A mediados del pasado siglo se representó en Saltillo la obra teatral “El Divino Impaciente”, de José María Pemán, escritor español, franquista. Jorge Mairós, español también, actor y director, reunió un grupo de aficionados y de ellos hizo en unas cuantas semanas un conjunto de actrices y actores aceptables. Entonces existía el teatro de aficionados. Quienes ahora actúan son todos profesionales, aunque salgan a escena por primera vez, y si alguien les pregunta si son aficionados ponen la misma cara que una mujer -o un hombre- cuando le dicen la palabra de las cuatro letras.

“El Divino Impaciente” se presentó, si no recuerdo mal, en el gimnasio de la Sociedad Manuel Acuña. Estaba el teatro Obreros del Progreso, que tenía una magnífica acústica -ahí actuó la compañía de Pepita Embil y Plácido Domingo-, pero quienes participaban en aquella representación eran muchachas y muchachos de buena sociedad, y la buena sociedad no veía con buenos ojos a la Obreros del Progreso. Podía ir ahí a ver actuar, pero no a actuar.

Se llenó el gimnasio, parte porque todos los familiares de los noveles actores fueron a verlos “trabajar” -otra expresión del argot teatral-, parte porque la obra fue muy recomendada por los sacerdotes al final de las misas –“Avisos para la presente semana”-, pues su tema era religioso: trataba nada menos que de la vida de San Francisco Xavier. El autor de la pieza le puso por título “El Divino Impaciente” porque a San Francisco se le quemaban las habas por ir a evangelizar a los paganos, con la esperanza de hacerse martirizar por ellos.

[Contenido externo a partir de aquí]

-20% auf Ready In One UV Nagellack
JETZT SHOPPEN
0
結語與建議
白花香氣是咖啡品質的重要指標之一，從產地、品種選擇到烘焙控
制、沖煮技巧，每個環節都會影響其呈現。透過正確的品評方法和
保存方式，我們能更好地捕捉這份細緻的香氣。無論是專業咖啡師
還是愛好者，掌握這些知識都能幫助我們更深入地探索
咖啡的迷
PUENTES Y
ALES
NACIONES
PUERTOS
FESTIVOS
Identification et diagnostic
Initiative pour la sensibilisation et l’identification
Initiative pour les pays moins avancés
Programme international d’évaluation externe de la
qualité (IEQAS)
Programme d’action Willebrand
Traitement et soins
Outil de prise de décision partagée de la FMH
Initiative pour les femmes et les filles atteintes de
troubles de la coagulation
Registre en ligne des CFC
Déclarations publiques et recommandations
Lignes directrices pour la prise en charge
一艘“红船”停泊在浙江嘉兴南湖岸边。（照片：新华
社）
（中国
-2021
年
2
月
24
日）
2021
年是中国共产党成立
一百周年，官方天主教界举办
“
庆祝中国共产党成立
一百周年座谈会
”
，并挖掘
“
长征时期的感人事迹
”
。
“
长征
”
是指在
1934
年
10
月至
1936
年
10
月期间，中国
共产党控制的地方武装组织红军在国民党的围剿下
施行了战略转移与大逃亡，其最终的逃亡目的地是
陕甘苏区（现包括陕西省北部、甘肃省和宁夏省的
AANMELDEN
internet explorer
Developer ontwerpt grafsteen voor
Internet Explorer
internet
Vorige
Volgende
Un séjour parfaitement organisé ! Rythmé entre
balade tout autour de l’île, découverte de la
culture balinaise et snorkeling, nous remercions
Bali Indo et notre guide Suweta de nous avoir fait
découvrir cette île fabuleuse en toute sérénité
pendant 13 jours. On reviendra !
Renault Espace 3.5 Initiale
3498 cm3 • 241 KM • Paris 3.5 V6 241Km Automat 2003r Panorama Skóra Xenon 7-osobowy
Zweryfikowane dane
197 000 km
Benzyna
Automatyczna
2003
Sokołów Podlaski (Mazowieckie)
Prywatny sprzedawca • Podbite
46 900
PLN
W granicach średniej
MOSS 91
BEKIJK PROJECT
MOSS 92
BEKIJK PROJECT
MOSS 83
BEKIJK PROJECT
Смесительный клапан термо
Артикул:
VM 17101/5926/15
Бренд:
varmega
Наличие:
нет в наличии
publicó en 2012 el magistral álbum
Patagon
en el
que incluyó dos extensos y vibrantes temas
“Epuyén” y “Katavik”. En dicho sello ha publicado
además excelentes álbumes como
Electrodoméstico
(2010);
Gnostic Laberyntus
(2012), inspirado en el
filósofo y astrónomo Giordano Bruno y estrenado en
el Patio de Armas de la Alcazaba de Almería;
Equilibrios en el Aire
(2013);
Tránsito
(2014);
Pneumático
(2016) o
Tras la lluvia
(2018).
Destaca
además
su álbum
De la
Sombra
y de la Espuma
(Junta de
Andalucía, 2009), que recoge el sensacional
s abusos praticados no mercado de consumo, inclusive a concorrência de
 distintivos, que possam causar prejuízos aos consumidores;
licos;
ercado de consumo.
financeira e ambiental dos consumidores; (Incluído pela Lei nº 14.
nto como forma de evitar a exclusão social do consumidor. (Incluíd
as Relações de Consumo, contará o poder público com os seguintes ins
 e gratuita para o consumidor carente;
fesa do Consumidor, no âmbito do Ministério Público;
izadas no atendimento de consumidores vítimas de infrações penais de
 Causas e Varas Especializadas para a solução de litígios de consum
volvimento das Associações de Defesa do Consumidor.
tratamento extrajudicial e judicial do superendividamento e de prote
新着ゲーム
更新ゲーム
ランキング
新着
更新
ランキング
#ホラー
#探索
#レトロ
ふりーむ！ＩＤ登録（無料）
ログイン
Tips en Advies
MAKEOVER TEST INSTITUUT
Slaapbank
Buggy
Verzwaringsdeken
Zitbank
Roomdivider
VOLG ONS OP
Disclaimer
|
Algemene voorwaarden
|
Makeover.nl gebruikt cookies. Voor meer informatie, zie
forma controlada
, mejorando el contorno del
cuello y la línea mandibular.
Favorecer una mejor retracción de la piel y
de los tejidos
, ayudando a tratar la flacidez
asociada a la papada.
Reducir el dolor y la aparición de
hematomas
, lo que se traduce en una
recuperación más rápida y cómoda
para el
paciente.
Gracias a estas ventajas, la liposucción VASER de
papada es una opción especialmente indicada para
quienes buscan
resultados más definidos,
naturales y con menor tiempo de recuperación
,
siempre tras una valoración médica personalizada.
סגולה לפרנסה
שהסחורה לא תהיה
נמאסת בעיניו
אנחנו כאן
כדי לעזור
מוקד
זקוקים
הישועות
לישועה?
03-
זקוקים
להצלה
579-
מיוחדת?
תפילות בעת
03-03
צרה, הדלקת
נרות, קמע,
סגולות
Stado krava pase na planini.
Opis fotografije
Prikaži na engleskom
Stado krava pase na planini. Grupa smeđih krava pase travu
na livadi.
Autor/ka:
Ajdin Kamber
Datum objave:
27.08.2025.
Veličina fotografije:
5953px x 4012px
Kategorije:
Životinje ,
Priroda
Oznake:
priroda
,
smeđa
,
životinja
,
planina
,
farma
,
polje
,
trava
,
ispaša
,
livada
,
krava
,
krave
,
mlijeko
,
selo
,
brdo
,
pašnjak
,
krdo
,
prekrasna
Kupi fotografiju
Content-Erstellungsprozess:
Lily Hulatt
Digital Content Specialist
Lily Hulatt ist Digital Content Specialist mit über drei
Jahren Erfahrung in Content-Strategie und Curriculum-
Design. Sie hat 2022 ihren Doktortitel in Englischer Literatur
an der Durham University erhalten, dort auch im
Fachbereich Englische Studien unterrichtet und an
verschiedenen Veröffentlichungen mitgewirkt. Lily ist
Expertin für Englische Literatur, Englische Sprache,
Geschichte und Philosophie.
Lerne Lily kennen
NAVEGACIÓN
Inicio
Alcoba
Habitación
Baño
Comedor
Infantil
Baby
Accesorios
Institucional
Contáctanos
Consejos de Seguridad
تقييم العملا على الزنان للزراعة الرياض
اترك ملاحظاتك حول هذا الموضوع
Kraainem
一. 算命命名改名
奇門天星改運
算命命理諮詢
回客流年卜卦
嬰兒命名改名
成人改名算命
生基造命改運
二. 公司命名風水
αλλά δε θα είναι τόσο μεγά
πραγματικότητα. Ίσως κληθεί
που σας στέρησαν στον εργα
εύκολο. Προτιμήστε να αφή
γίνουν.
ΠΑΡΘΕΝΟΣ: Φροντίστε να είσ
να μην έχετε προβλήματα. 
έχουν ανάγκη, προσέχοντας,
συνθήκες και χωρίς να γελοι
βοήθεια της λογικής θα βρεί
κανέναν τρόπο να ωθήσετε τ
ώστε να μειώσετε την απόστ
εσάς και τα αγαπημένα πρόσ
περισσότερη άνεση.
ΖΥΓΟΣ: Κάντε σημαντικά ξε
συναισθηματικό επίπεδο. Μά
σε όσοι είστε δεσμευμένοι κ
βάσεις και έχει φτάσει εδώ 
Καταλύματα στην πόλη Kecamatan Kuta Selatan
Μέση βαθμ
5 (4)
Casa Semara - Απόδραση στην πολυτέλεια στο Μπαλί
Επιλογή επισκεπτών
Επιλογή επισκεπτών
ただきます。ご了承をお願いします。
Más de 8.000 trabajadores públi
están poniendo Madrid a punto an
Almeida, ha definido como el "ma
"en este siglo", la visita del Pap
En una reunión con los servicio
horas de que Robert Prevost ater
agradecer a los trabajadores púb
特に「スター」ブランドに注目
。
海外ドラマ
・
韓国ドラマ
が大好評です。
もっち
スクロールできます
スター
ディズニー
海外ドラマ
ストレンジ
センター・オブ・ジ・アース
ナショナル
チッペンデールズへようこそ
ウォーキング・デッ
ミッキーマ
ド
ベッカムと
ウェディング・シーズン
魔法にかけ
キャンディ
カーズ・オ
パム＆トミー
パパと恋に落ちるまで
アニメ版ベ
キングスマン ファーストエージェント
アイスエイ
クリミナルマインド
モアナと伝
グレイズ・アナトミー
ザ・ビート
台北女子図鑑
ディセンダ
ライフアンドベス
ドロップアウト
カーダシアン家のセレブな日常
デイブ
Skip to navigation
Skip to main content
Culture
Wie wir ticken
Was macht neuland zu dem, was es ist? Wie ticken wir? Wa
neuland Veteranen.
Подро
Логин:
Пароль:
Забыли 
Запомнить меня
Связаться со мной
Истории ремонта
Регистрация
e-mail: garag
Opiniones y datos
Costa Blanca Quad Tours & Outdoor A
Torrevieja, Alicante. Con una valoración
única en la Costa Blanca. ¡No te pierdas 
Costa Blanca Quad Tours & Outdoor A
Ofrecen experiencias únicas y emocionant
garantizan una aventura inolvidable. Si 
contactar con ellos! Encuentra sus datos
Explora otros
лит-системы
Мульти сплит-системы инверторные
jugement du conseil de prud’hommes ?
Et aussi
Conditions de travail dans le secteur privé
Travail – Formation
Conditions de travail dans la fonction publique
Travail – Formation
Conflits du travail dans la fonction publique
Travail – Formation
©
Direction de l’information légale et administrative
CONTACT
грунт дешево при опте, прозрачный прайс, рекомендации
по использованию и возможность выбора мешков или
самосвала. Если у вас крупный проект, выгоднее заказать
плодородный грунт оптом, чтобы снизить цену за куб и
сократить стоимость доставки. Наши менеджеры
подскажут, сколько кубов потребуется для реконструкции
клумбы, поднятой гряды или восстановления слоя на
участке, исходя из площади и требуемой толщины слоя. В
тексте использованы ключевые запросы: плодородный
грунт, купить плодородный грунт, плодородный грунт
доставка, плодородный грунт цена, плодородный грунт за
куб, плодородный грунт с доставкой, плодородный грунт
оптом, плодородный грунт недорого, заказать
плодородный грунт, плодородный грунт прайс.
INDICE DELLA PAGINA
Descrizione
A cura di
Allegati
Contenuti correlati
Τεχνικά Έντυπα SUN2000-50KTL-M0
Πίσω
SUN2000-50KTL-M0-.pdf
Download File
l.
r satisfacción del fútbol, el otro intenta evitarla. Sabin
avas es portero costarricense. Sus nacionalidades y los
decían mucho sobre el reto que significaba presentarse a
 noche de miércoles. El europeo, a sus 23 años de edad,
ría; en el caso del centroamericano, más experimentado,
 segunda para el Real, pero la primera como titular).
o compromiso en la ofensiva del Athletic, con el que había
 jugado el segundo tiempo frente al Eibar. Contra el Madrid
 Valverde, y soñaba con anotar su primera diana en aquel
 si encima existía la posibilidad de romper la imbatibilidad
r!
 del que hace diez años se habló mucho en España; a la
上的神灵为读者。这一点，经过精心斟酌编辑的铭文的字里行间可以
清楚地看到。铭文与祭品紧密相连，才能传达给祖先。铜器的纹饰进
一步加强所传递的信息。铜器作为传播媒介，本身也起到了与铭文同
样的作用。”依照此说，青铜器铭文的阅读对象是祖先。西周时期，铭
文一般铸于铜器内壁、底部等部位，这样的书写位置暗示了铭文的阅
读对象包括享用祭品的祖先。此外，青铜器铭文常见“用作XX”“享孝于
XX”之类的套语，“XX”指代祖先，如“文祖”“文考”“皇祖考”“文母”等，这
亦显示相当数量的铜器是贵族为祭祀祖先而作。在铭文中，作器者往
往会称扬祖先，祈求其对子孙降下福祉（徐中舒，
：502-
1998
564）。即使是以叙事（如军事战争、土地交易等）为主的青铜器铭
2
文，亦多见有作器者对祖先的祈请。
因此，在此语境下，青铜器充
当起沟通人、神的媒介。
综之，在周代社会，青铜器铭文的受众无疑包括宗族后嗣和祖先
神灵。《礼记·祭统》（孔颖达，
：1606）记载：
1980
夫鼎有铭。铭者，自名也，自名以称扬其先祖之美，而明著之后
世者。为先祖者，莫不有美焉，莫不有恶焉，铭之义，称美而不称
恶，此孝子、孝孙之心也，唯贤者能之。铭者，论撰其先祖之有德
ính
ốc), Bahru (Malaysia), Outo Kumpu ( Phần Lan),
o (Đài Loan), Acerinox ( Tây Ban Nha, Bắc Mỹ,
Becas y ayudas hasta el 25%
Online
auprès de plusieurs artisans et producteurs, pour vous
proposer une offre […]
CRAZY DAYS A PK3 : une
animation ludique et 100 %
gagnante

El reparto era numerosísimo. No creo que en otra obra representada aquí haya subido tanta gente al palco escénico. A más de San Francisco salía San Ignacio de Loyola, estupendamente representado por un talentoso y agradable muchacho llamado Carlos Pérez, que hasta cojeaba en la vida real, como el fundador de la Compañía de Jesús.  Junto con ellos aparecía toda una cohorte de jesuitas; salía una multitud de infieles orientales -japoneses, entiendo-; otra de nobles españoles: damas, hidalgos, duques y marqueses. Aquello parecía convención. Se las arregló Mairós para llenar el foro, pues como buen empresario sabía que en el teatro de aficionados mientras más gente haya en el foro más público habrá en la sala, y más dinero en la taquilla.

Asistió el señor Obispo Guízar acompañado de sus familiares. Los familiares de un Obispo no son sus familiares: son los sacerdotes que lo acompañan cada día en sus funciones. Concurrió igualmente todo el presbiterio; fueron las religiosas, los seminaristas, las socias y socios de las diversas cofradías y archicofradías de la ciudad, los catequistas... Con ellos se llenó el teatro. También hubo público en general, pero poquito.

La representación fue un éxito. La obra, si no recuerdo mal, está hecha en verso, y Mairós recitaba con sonorosa voz aquellas largas tiradas -parlamentos- llenas de ideas sublimes. La vida de San Francisco era narrada desde la más temprana vocación del santo hasta su martirio sanguinoso. Al bajar el telón final todos estábamos llorando, hasta el señor Acosta, el tramoyista, a quien llamábamos el Turiquiche, pues había hecho ese papel en una zarzuela. Cuando, el último de todos, salió Mairós a recibir el aplauso del culto público, el teatro entero se puso en pie y le tributó una ovación atronadora.

En aquel tiempo yo era actor. Lo sigo siendo todavía.